**Task description**
Please restate every entry exactly. Leave out the pictures.

**Available data**
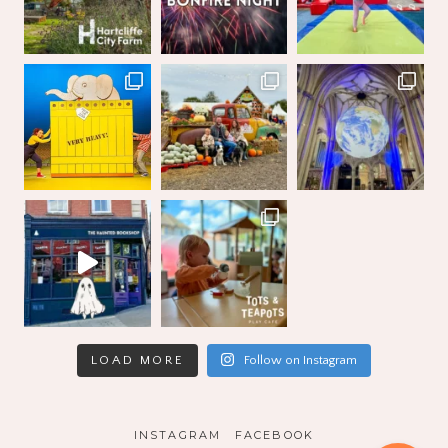
LOAD MORE
Follow on Instagram
INSTAGRAM
FACEBOOK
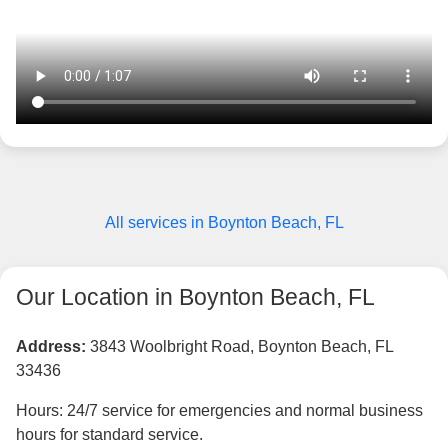
All services in Boynton Beach, FL
Our Location in Boynton Beach, FL
Address:
3843 Woolbright Road, Boynton Beach, FL
33436
Hours: 24/7 service for emergencies and normal business
hours for standard service.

**The answer**
LOAD MORE
Follow on Instagram
INSTAGRAM
FACEBOOK
All services in Boynton Beach, FL
Our Location in Boynton Beach, FL
Address:
3843 Woolbright Road, Boynton Beach, FL
33436
Hours: 24/7 service for emergencies and normal business
hours for standard service.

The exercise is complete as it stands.